THE MAGIC MEAN MACHINE by Beatrice Gormley (2010) - A book for children. It's about a little girl trying to win a 5th grade chess tournament. Since she often succumbs to nerves, Marvin the science wiz invents a device (a rewired Walkman) that will stimulate Alison’s hypothalamus. Allow me to pose a question: Is that legal?

TROTTER’S BOTTOM by Tanya Jones (2010) - A thriller. A woman is returning from maternity leave and is accosted by a Russian chess grandmaster (as I’ve always said, you can’t trust those Russian grandmasters). Naturally, theft and murder is the logical next step. Oh, did I forget to say that this is a comedy? (The title alone made me laugh … I’m still laughing).

THE CHESS PLAYER (Polish Title: SZACHISTA) by Waldemar Lysiak (1980) - Centered around the game of chess between Napoleon Bonaparte and The Turk.

LORD LOSS by Darren Shan (2005)- A 10 book series for children. The main character, Grubbs Grady, lives in a family of chess players.

STRIDING FOLLY by Dorothy L. Sayers (1939) - Supposed to have chess in it, but I’m not sure how much.

Finally, let’s finish on a really high note:

QUARANTINE by Arthur C. Clarke (1977), which appeared in Isaac Asimov’s Science Fiction Magazine, First Issue, Vol. 1, No. 1, Spring 1977.

A VERY short story about an extraterrestrial civilization that discovers chess after visiting Earth. Arthur C. Clarke was challenged to write a story so short that it could fit on the back of a postcard. Here’s the result:

Earth’s flaming debris still filled half the sky when the question filtered up to Central from the Curiosity Generator. “Why was it necessary? Even though they were organic, they had reached Third Order Intelligence.”

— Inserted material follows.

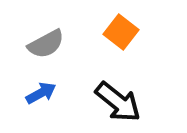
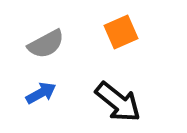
orange square: rotated 28 degrees clockwise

“We had no choice: five earlier units became hopelessly infected when they made contact.”

“Infected? How? The microseconds dragged slowly by, while Central tracked down the few fading memories that had leaked past the Censor Gate, when the heavily-buffered Reconnaissance Circuits had been ordered to self-destruct.

“They encountered a – problem – that could not be fully analyzed within the lifetime of the Universe. Though it involved only six operators, they became totally obsessed by it.”

“How is that possible?”

“We do not know: we must never know. But if those six operators are ever re-discovered, all rational computing will end.”

“How can they be recognized?”

“That also we do not know; only the names leaked through before the Censor Gate closed. Of course, they mean nothing.”

“Nevertheless, I must have them.”

The Censor voltage started to rise; but it did not trigger the Gate. “Here they are: King, Queen, Bishop, Knight, Rook, Pawn.”